Training your neural network requires specifying an initial value of the weights. A well-chosen initialization method helps the learning process. In the Initialization notebook, I tried out a few different initializations, including random, zeros, and He initialization, and see how each leads to different results.

A well-chosen initialization can:

a) Speed up the convergence of gradient descent
b) Increase the odds of gradient descent converging to a lower training (and generalization) error
c) Avoid vanishing/exploding gradients, which also slows down the optimization algorithm. 

2) Regularization (L2 Regularization and Dropout)

Deep Learning models have so much flexibility and capacity that overfitting can be a serious problem, if the training dataset is not big enough. Sure it does well on the training set, but the learned network doesn't generalize to new examples that it has never seen! In the Regularization notebook, L2 Regularization and Dropout are being implemented as methods to reduce chance of overfitting occurance.

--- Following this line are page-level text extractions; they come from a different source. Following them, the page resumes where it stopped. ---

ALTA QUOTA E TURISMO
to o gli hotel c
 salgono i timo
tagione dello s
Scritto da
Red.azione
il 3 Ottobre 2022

L2 Regularization relies on the assumption that a model with small weights is simpler than a model with large weights. Thus, by penalizing the square values of the weights in the cost function we drive all the weights to smaller values. It becomes too costly for the cost to have large weights! This leads to a smoother model in which the output changes more slowly as the input changes.

Dropout Finally, dropout is a widely used regularization technique that is specific to deep learning. It randomly shuts down some neurons in each iteration. When we shut some neurons down, we actually modify our model. The idea behind drop-out is that at each iteration, we train a different model that uses only a subset of our neurons. With dropout, our neurons thus become less sensitive to the activation of one other specific neuron, because that other neuron might be shut down at any time. A common mistake when using dropout is to use it both in training and testing. We should use dropout (randomly eliminate nodes) only in training.

**3) Gradient Checking

Gradient checking is a method to give us reassurance that backpropagation is actually working. Consider a 1D linear function 𝐽(𝜃)=𝜃𝑥. The model contains only a single real-valued parameter 𝜃, and takes 𝑥 as input. We will implement code to compute 𝐽(.) and its derivative ∂𝐽/∂𝜃. We will then use gradient checking to make sure our derivative computation for 𝐽 is correct.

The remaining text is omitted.